Dataset records
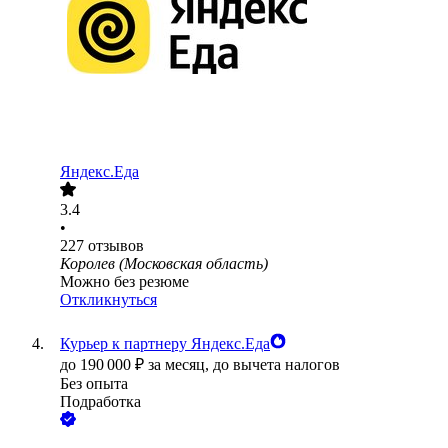
Яндекс.Еда
3.4
•
227
отзывов
Королев (Московская область)
Можно без резюме
Откликнуться
Курьер к партнеру Яндекс.Еда
до
190 000
₽
за месяц,
до вычета налогов
Без опыта
Подработка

> WHAT YOU HAVE TO DO: Leave out every line before the one containing "Курьер к партнеру Яндекс.Еда". Transcribe that line and all lines after it through the end of the data above, exactly.

> TASK RESULT:
Курьер к партнеру Яндекс.Еда
до
190 000
₽
за месяц,
до вычета налогов
Без опыта
Подработка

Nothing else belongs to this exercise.